A secret intelligence unit created within the US Defense Department after the
Sept. 11 attacks helped capture former Iraqi President Saddam Hussein in
December 2003, news reports said Monday.
The unit, called the Strategic Support Branch, had a hidden hand in
interrogations and identifying clues inside Iraq that narrowed the search for
Saddam Hussein and led to his capture, the reports said.
The unit's existence was first revealed by The Washington Post on Sunday.
Quoting interviews with participants and documents it obtained,the Post said
the Pentagon has created a previously undisclosed organization, called the
Strategic Support Branch, which arose from (Defense Secretary Donald) Rumsfeld's
written order to end his "near total dependence on CIA" for what it known as
human intelligence.
The unit, which was designed to operate without detection and under the
defense secretary's direct control, deploys small teams of case officers,
linguists, interrogators and technical specialists alongside newly empowered
special operations forces and has been operating in secret for two years, in
Iraq, Afghanistan and other places, the report said.
The Pentagon issued a statement on Sunday to dispute the Post report.
"There is no unit that is directly reportable to the secretary of defense for
clandestine operations as is described in the Washington Post article of January
23, 2005" and the department "is not attempting to 'bend' statutes to fit
desired activities," Pentagon spokesman Lawrence DiRita said in the statement.
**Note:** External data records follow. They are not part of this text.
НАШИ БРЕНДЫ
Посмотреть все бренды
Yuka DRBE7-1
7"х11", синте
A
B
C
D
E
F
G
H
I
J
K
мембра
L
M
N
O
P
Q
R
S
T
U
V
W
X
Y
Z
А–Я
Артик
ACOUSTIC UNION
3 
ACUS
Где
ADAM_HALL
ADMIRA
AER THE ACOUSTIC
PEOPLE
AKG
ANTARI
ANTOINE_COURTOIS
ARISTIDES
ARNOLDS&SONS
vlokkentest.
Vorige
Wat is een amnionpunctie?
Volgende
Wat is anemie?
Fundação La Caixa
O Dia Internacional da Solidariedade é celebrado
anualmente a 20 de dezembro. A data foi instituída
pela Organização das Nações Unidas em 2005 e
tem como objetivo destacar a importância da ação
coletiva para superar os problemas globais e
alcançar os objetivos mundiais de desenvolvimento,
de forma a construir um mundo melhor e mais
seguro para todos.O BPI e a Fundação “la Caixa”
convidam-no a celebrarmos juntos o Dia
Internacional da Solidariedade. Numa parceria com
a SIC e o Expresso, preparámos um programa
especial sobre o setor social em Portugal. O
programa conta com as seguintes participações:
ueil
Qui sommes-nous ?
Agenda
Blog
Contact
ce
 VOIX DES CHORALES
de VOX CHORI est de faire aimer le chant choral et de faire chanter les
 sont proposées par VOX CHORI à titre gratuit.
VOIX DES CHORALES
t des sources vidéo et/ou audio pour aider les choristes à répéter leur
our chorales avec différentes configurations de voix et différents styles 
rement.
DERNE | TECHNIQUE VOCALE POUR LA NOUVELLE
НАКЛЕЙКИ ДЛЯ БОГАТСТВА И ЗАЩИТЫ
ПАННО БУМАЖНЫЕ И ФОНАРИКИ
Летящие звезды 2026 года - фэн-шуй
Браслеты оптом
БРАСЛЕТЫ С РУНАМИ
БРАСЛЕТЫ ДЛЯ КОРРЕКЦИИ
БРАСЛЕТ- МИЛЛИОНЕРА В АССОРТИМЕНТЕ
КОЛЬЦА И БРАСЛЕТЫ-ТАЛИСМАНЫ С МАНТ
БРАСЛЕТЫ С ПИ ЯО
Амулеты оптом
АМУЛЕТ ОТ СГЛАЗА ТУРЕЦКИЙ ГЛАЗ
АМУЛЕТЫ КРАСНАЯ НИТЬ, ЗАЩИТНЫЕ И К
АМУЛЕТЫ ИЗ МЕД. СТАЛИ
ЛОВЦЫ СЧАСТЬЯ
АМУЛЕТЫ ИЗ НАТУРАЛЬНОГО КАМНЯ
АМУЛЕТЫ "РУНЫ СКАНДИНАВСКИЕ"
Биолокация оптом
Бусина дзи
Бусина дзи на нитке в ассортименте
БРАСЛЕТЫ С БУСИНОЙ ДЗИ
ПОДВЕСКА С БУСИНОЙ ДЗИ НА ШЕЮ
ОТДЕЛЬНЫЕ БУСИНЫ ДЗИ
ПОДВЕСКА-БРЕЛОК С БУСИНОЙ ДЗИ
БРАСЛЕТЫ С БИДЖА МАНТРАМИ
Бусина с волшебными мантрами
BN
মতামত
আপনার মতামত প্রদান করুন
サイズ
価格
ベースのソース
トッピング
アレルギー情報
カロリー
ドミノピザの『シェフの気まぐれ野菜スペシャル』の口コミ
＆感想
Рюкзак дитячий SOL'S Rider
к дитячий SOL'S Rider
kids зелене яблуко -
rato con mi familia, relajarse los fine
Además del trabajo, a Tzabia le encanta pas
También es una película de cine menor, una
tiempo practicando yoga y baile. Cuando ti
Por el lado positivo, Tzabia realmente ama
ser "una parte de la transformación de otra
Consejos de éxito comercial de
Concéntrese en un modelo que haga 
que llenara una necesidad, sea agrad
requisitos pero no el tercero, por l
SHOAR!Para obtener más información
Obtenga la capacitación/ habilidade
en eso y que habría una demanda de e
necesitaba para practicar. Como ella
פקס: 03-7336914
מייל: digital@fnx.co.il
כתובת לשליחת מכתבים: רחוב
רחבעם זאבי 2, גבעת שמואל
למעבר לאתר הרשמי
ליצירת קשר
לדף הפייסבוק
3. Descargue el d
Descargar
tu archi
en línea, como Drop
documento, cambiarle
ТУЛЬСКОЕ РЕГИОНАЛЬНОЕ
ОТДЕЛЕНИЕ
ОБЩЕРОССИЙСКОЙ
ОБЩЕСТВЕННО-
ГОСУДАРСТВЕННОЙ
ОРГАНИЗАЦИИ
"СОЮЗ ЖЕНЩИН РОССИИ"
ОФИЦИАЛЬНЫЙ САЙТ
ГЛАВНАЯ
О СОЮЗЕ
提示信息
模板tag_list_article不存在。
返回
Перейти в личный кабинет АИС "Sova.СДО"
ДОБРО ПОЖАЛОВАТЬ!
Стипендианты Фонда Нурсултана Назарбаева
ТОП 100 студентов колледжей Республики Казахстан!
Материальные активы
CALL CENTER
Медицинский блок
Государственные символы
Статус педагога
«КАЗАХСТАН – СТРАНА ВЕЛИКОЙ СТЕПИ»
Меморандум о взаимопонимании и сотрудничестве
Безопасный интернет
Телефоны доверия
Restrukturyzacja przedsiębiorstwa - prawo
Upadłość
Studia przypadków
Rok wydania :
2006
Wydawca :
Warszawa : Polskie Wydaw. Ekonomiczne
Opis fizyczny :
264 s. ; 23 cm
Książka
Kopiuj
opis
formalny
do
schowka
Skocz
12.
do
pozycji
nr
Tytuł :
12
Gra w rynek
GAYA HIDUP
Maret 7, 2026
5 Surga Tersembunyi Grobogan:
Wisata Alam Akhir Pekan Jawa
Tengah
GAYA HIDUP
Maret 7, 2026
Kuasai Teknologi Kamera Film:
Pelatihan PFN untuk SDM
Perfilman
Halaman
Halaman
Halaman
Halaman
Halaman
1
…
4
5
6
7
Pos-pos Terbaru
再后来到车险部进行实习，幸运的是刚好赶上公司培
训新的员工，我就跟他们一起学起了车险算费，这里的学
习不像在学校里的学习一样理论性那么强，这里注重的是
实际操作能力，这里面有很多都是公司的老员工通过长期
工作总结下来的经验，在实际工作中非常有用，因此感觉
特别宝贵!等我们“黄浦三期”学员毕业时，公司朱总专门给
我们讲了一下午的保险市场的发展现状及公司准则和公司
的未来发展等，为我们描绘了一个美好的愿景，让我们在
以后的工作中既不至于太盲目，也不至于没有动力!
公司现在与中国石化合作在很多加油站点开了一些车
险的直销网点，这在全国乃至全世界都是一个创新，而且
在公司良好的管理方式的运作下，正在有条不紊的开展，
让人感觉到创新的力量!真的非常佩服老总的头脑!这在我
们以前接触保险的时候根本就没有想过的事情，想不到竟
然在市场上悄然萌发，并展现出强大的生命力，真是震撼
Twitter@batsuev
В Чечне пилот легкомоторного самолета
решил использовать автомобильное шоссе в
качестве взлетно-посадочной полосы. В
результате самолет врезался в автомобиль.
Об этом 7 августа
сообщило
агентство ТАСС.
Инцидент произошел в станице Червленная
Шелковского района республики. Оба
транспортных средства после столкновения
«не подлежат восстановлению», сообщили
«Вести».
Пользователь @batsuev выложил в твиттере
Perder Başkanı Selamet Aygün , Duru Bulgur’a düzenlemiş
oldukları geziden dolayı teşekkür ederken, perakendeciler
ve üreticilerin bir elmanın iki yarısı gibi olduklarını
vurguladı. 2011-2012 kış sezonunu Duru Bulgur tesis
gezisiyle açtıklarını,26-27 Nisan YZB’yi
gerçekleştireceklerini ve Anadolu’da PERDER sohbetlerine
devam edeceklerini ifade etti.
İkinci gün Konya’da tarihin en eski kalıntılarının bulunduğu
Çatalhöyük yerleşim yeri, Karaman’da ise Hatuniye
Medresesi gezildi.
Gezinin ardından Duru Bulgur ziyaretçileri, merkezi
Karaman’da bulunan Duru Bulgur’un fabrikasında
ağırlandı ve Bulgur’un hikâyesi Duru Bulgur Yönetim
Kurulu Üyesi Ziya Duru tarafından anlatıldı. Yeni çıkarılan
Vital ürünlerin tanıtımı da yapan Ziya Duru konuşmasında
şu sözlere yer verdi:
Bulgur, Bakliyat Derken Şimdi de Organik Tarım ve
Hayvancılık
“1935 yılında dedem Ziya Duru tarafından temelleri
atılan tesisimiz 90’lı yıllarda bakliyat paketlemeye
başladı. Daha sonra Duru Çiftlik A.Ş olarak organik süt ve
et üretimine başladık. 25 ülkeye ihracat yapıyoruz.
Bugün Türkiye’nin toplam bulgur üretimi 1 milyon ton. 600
DiRita acknowledged that the Pentagon was attempting to improve its human
intelligence capability, in the Defense Human Intelligence Service, a component
of the Defense Intelligence Agency.
He said that before the Sept. 11 commission issued its final report last year
concluding that the country's human intelligence capability must be improved,
the Defense Human Intelligence Service had taken steps "to make better human
intelligence capability available to assist combatant commanders for specific
missions involving regular or special operations forces."